All she’d ever known was drought,
but ear to the shell, she heard the sea,
the circling cadence of the waters.
Caroline released the waters
and left a shell now full of drought
and threw it deep into the sea.
Sea waters stall the birth of drought.
To Call the Goddess
The old man lost faith in rain,
stopped praying, whispered soft,
I’ve had enough. I give.
How many poems can you give,
brother, to call the goddess of the rain?
A shadow in a sheep’s clothes, soft
wings flutter, a sound so soft
you stop the car, pull over and give
a listen to the whistle of a train.
To hear the rain fall soft again? I’ll give.
I’ll Race the Fiercest Gulls
How much time could you borrow to put off
the moment when you’ll go tomorrow?
The sound of earthquakes will reverberate
across saffron-tinged plateaus tomorrow.
Despite the coming squall, will the sky still
fill with pepper-colored crows tomorrow?
Through dizzying emporiums, I’ll hunt
the rare rust-colored rose tomorrow.
I’ll row this boat and race the fiercest gulls
across the Gulf of Mexico tomorrow.
I’ll grind my glass and polish brass to see
as far as Galileo tomorrow.
In tendrils of light across the night, I’ll
write my name to guide you home tomorrow.

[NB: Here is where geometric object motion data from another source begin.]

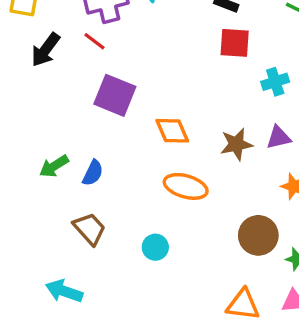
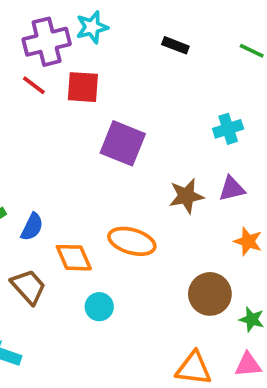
red square: (235, 43) -> (83, 87), moved
purple square: (115, 95) -> (123, 143), moved
orange diamond: (172, 131) -> (74, 258), moved

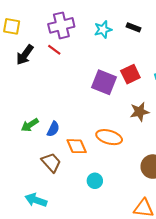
cyan star: (92, 27) -> (103, 29), moved
red square: (83, 87) -> (130, 74), moved, turned -30
cyan circle: (99, 307) -> (95, 181), moved

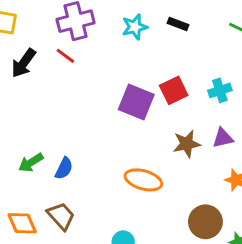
orange diamond: (77, 146) -> (22, 223), moved

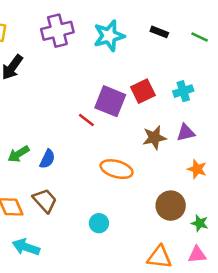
black rectangle: (178, 24) -> (159, 32), moved
cyan star: (135, 27) -> (109, 36), size x1.4
red line: (65, 56) -> (86, 120), moved

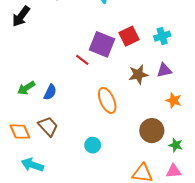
orange ellipse: (117, 169) -> (107, 100), turned 50

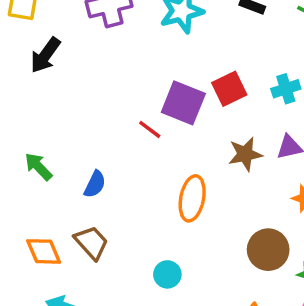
green arrow: (26, 88) -> (38, 167), moved, turned 78
orange ellipse: (107, 100) -> (192, 198), turned 35

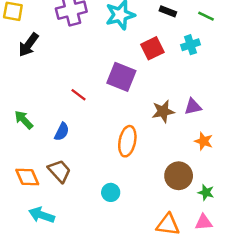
red square: (229, 89) -> (152, 48), moved
cyan cross: (286, 89) -> (190, 45), moved
red line: (150, 129) -> (78, 95), moved

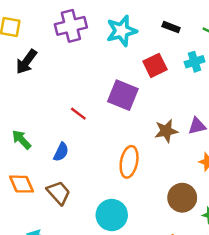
orange diamond: (27, 177) -> (21, 184), moved
cyan circle: (111, 192) -> (112, 215), size x1.6

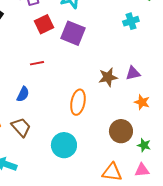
red square: (155, 65) -> (44, 24), moved
purple square: (123, 95) -> (73, 33), moved
red line: (78, 114) -> (37, 63), turned -48

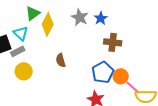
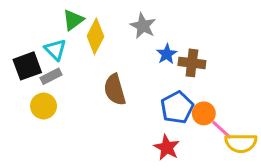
blue star: (101, 18) -> (167, 54), moved
brown semicircle: (61, 60) -> (115, 90), size x1.5
yellow circle: (24, 71) -> (44, 106), moved

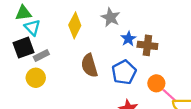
green triangle: (73, 20) -> (23, 13), moved, turned 30
cyan triangle: (55, 50) -> (32, 28), moved
blue pentagon: (177, 107) -> (124, 72), moved

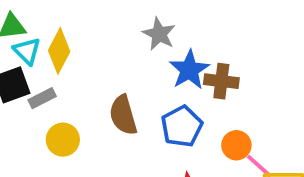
yellow diamond: (75, 25) -> (59, 51), moved
blue star: (128, 39) -> (189, 70), size x1.5
yellow circle: (36, 78) -> (63, 140), moved

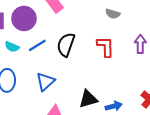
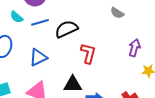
black semicircle: (66, 45) -> (66, 29), turned 30
red L-shape: (106, 47) -> (88, 53), moved

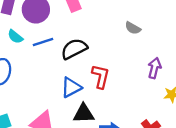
blue triangle: (38, 57) -> (71, 87), moved

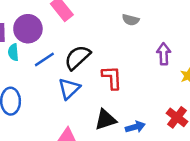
cyan semicircle: (15, 37) -> (13, 52), moved, turned 63
blue triangle: (71, 87) -> (69, 89), moved

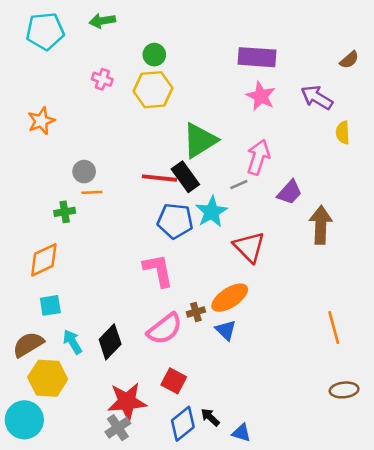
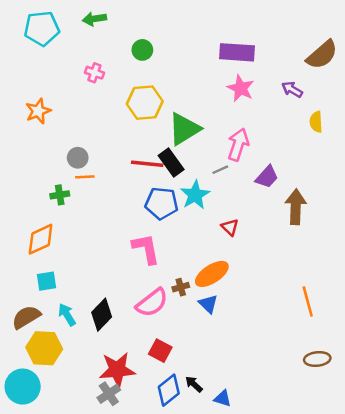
brown semicircle: (349, 60) -> (322, 55), size x1.8
yellow hexagon: (153, 90) -> (145, 103), moved
purple arrow: (317, 97) -> (292, 89), size x0.7
red triangle: (249, 247) -> (230, 227), size x0.6

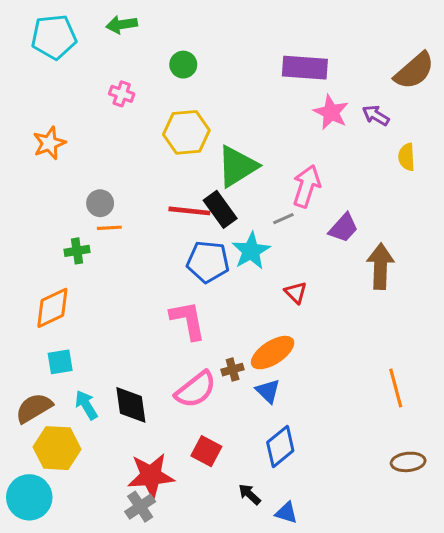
pink star: (241, 88) -> (331, 112), moved
black diamond: (102, 315) -> (131, 405), turned -52
blue diamond: (169, 390) -> (280, 447), moved

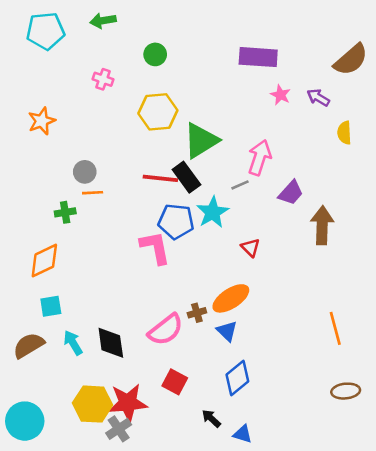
pink star: (331, 112) -> (280, 95), size x0.7
pink L-shape: (188, 320) -> (155, 248), moved
yellow hexagon: (57, 448) -> (93, 404), moved

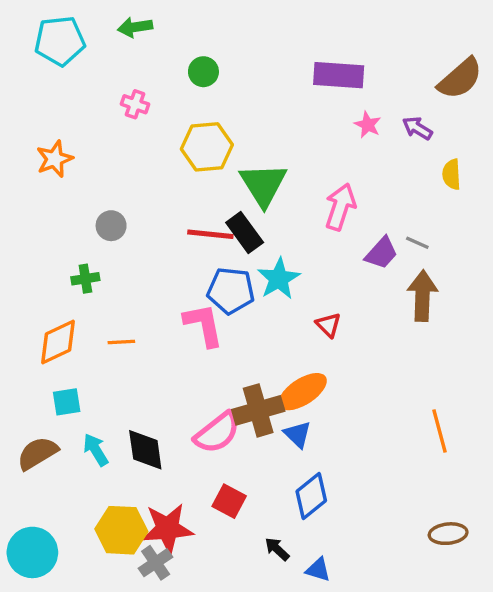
green triangle: (201, 141) -> (263, 185), turned -30
gray line: (240, 185) -> (417, 243), moved, turned 48
orange line: (93, 193) -> (121, 342), moved
brown cross: (197, 313) -> (258, 410), size x2.0
brown ellipse: (346, 391) -> (448, 534), moved

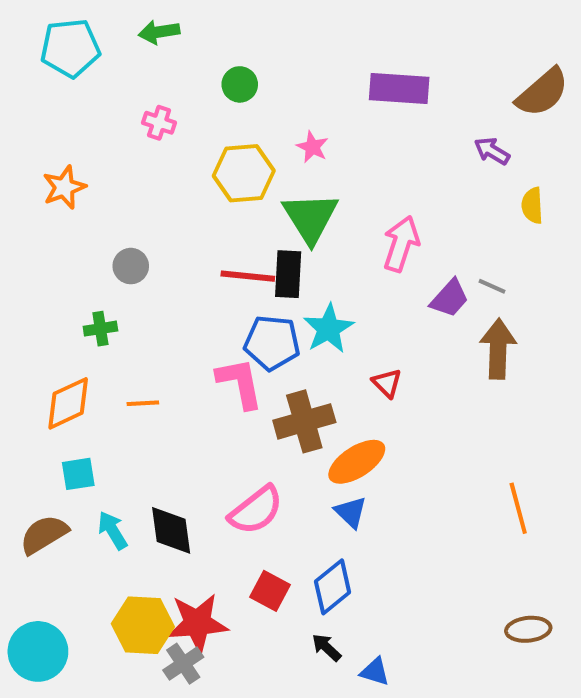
pink star: (368, 125) -> (312, 147), moved
black rectangle: (245, 233) -> (288, 274), turned 39
brown cross: (258, 410) -> (304, 421), moved
blue diamond: (311, 496) -> (333, 587), moved

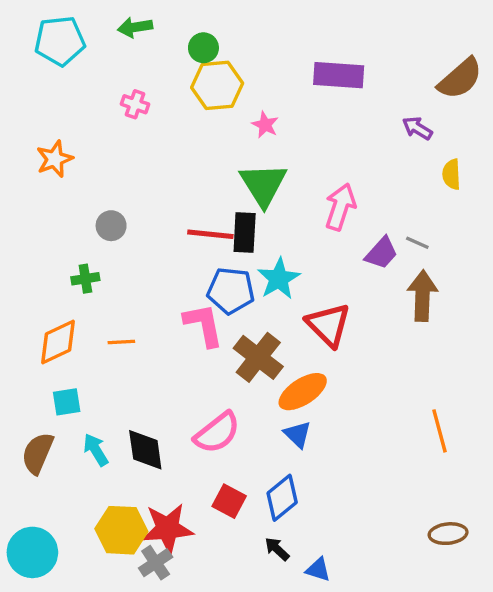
green circle: (240, 84) -> (203, 48), moved
yellow hexagon: (244, 173) -> (217, 85), moved
red triangle: (387, 383) -> (328, 325), size x1.8
brown cross: (304, 421) -> (258, 357), turned -36
brown semicircle: (44, 534) -> (38, 453), turned -36

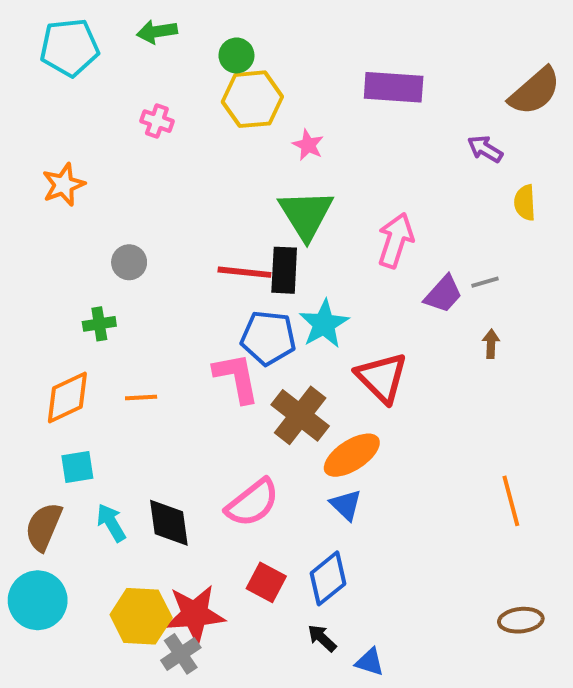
gray line: (417, 243) -> (485, 282), turned -40
brown arrow: (422, 296) -> (491, 344), size x0.5
cyan circle: (32, 552) -> (38, 600), moved

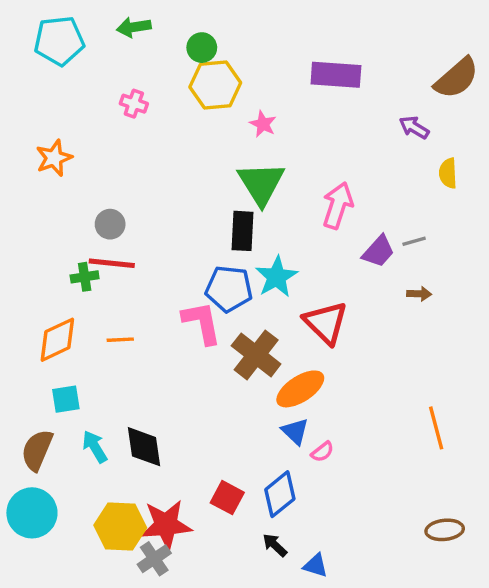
red line: (244, 272) -> (112, 263), moved
brown arrow: (491, 344) -> (419, 294), turned 90
pink semicircle: (252, 503) -> (322, 452), moved, size x0.5

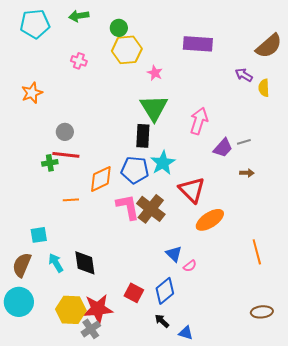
yellow semicircle: (448, 173) -> (264, 88), moved
pink L-shape: (202, 323) -> (128, 207), moved
orange diamond: (57, 340) -> (101, 179), moved
orange ellipse: (300, 389) -> (210, 220), moved

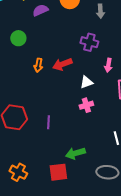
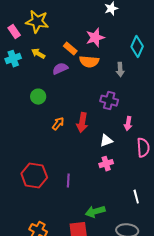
red arrow: (62, 64) -> (82, 123), turned -60
orange arrow: (38, 65) -> (58, 124), turned -152

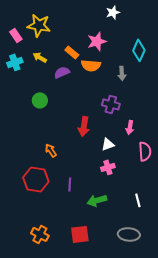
orange arrow: (58, 124) -> (51, 150), moved, turned -72
green arrow: (95, 212) -> (97, 200), moved

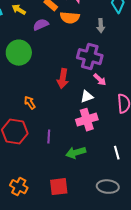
green circle: (40, 100) -> (19, 53), size x1.6
purple cross: (111, 104) -> (90, 57), size x1.4
pink arrow: (130, 127) -> (100, 80), moved, turned -56
pink cross: (108, 167) -> (87, 120), size x1.5

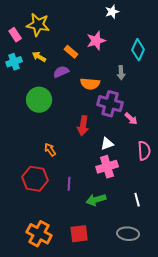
orange semicircle: (70, 18) -> (90, 84), moved
pink arrow: (100, 80) -> (131, 119), moved
orange cross: (19, 187) -> (39, 234), size x1.4

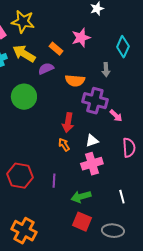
yellow arrow: (39, 57) -> (24, 54), size x1.6
orange arrow: (50, 150) -> (64, 145), moved
red square: (79, 234) -> (82, 222), moved, turned 30

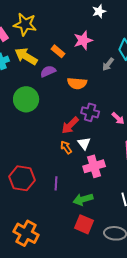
gray arrow: (106, 70) -> (108, 64), moved, turned 40
purple cross: (95, 101) -> (90, 112), moved, size x0.7
red arrow: (68, 123) -> (70, 125), turned 36
white triangle: (92, 141) -> (84, 143), moved, turned -48

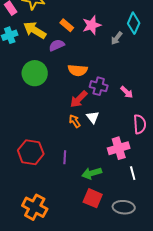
pink star: (83, 40) -> (92, 25), moved
orange semicircle: (77, 83) -> (78, 70), moved
pink cross: (94, 166) -> (119, 148), moved

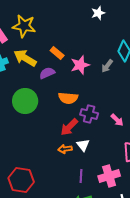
pink star: (92, 25) -> (80, 65), moved
orange arrow: (75, 121) -> (65, 149), turned -64
purple line: (65, 157) -> (81, 176), moved

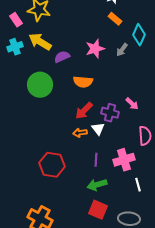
orange rectangle: (57, 53) -> (115, 19), moved
purple cross: (89, 114) -> (110, 113), moved
red hexagon: (21, 180) -> (52, 165), moved

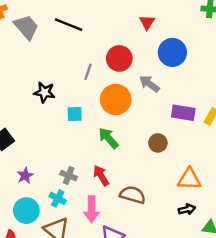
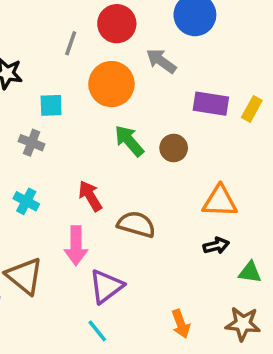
green arrow: (108, 138) -> (129, 141), moved
gray cross: (69, 176) -> (32, 143), moved
cyan cross: (58, 198) -> (26, 201), moved

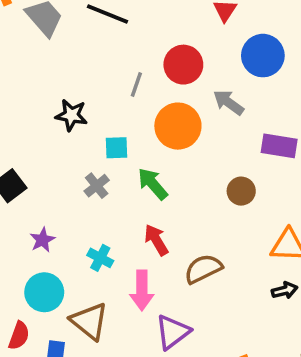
green arrow: (129, 141) -> (153, 184), moved
gray cross: (32, 143) -> (97, 186), turned 30
cyan cross: (26, 201) -> (100, 258), moved
brown semicircle: (136, 224) -> (203, 269), turned -42

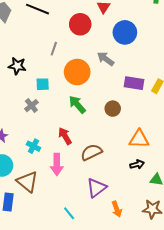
red circle: (183, 65) -> (80, 24), moved
green arrow: (153, 184) -> (77, 105), moved
purple triangle: (173, 332) -> (96, 188), moved

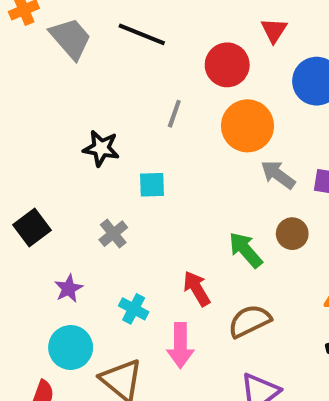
gray arrow: (106, 59) -> (278, 175), moved
orange circle: (77, 72) -> (247, 126), moved
green arrow: (77, 105) -> (245, 250), moved
gray cross: (31, 106) -> (113, 234), moved

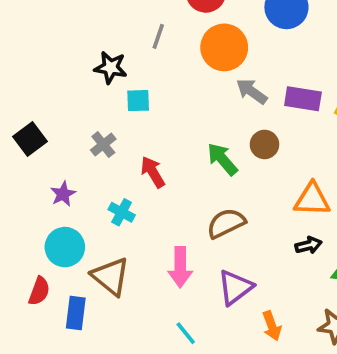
black star: (101, 148) -> (111, 68), moved
red arrow: (197, 289) -> (153, 172), moved
pink arrow: (180, 345) -> (180, 267), moved

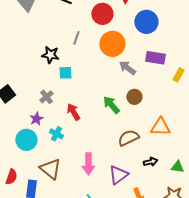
purple rectangle: (303, 99) -> (155, 58), moved
purple star: (63, 194) -> (36, 119), moved
brown semicircle: (226, 223) -> (128, 138), moved
black arrow: (308, 245) -> (150, 162), moved
cyan circle: (65, 247) -> (26, 140), moved

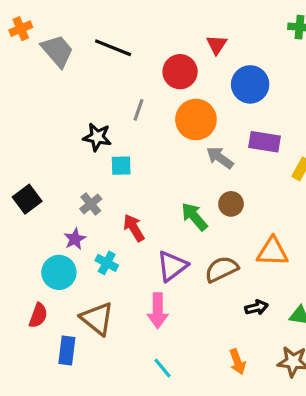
purple triangle: (118, 175) -> (172, 266), moved
red semicircle: (11, 177) -> (38, 315), moved

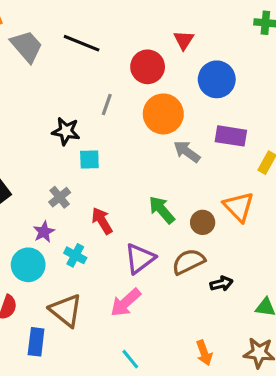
brown circle: (231, 204) -> (203, 222), moved
orange triangle: (272, 252) -> (239, 207), moved, turned 44
black arrow: (256, 307) -> (221, 284), moved
pink arrow: (158, 311) -> (126, 303), turned 48

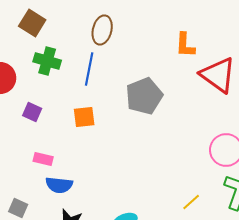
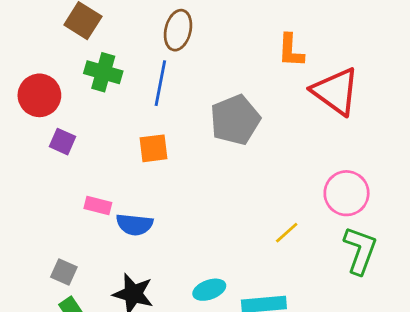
purple square: (32, 112) -> (63, 142), moved
blue semicircle: (59, 185) -> (135, 224), moved
yellow line: (191, 202) -> (287, 233), moved

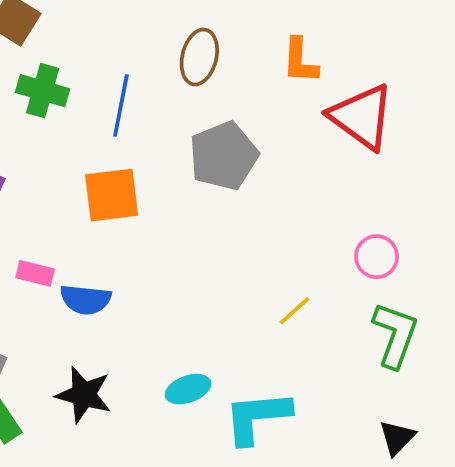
brown ellipse: (178, 30) -> (199, 57), moved
orange square: (154, 148) -> (112, 195), size x1.4
pink circle: (347, 193) -> (377, 257), size x0.7

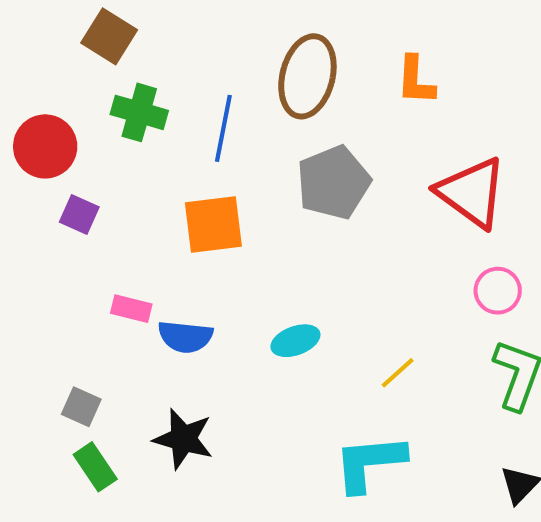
brown ellipse: (199, 57) -> (307, 76), size x1.4
red triangle: (362, 117) -> (472, 193), moved
yellow line: (294, 311) -> (398, 373), moved
cyan ellipse: (188, 389) -> (295, 341), moved

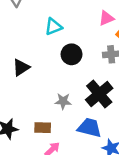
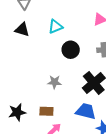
black triangle: (21, 68) -> (22, 30), moved, turned 49
gray star: (63, 101) -> (54, 82), moved

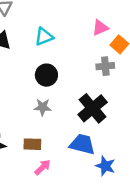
black circle: (71, 50) -> (46, 75), moved

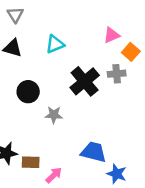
black circle: (46, 75) -> (28, 92), moved
black cross: (93, 108) -> (85, 81), moved
brown rectangle: (32, 144) -> (31, 162), moved

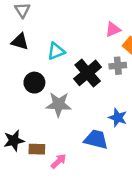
cyan triangle: (55, 44) -> (56, 51), moved
gray star: (54, 115) -> (59, 104), size x1.5
blue star: (117, 174) -> (118, 118), moved

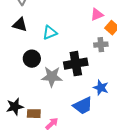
black cross: (88, 73) -> (76, 64), moved, turned 30
blue trapezoid: (96, 139) -> (83, 106), turned 140

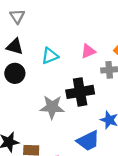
pink triangle: (97, 15) -> (88, 51), moved
black circle: (32, 59) -> (15, 73), moved

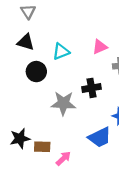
black circle: (15, 73) -> (36, 72), moved
black cross: (80, 92) -> (92, 88), size x0.7

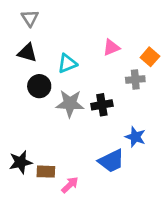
pink triangle: (100, 47) -> (111, 47), moved
gray star: (63, 103) -> (70, 104), moved

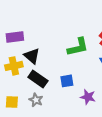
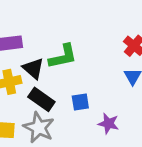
green L-shape: (78, 47) -> (63, 56), moved
gray star: (36, 100) -> (39, 128), size x1.6

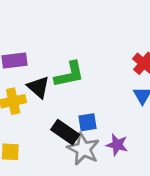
black rectangle: (41, 99) -> (65, 132), moved
gray star: (39, 128) -> (83, 149), moved

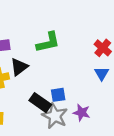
green L-shape: (69, 74) -> (48, 42), moved
black triangle: (38, 87) -> (19, 67), turned 42

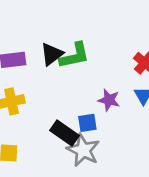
black triangle: (19, 67) -> (52, 54), moved
purple star: (82, 113) -> (109, 100), moved

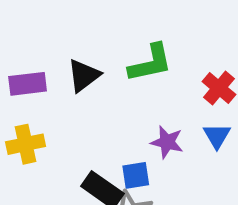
green L-shape: (75, 56) -> (150, 63), moved

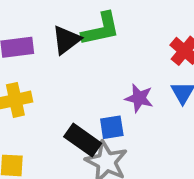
green L-shape: (150, 63) -> (101, 29), moved

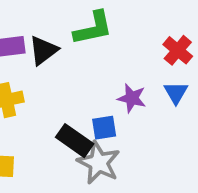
black triangle: (66, 40) -> (43, 50), moved

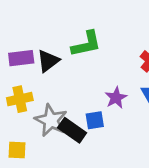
purple star: (132, 98) -> (116, 98), turned 30
gray star: (99, 163) -> (51, 120), moved

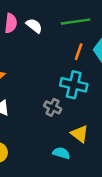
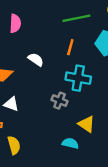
white semicircle: (34, 26) -> (36, 60), moved
orange line: (79, 52) -> (70, 47), moved

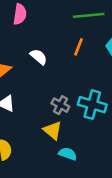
cyan cross: (78, 78) -> (92, 105), moved
yellow triangle: (87, 124) -> (53, 130), moved

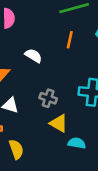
gray cross: (60, 105) -> (48, 98), moved

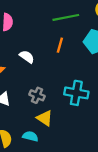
cyan semicircle: (77, 143) -> (30, 136), moved

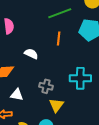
yellow triangle: (45, 118) -> (56, 105), turned 42

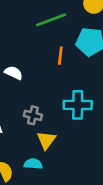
orange line: (59, 39) -> (60, 56), moved

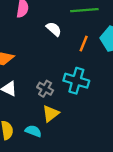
white semicircle: (14, 73) -> (54, 29), moved
cyan cross: (78, 105) -> (76, 81), moved

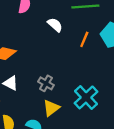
cyan cross: (76, 81) -> (86, 97), moved, turned 30

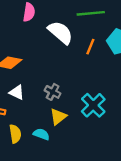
white semicircle: (55, 25) -> (60, 32), size x1.6

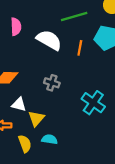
gray cross: (53, 92) -> (52, 83), moved
yellow triangle: (58, 117) -> (36, 118), moved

Ghazal for a Nearly Forgotten Rain Goddess
Wilderness is a circus ride; I jump
silver turnstiles and dodge my fare tonight.
Somewhere on the withered plains, coyotes
howl and cry as they leave their lairs tonight.
Lonely weather satellites trek all through
the salted skies like robot prayers tonight.
You claim constellations for forgotten
nations on dusty roads we share tonight.
Your voice, mellifluous, you whisper and
name the hurricane wind-stirred air tonight.
Come thunder and southern lightning storms we
rejoice, Let rainfall be our heir tonight.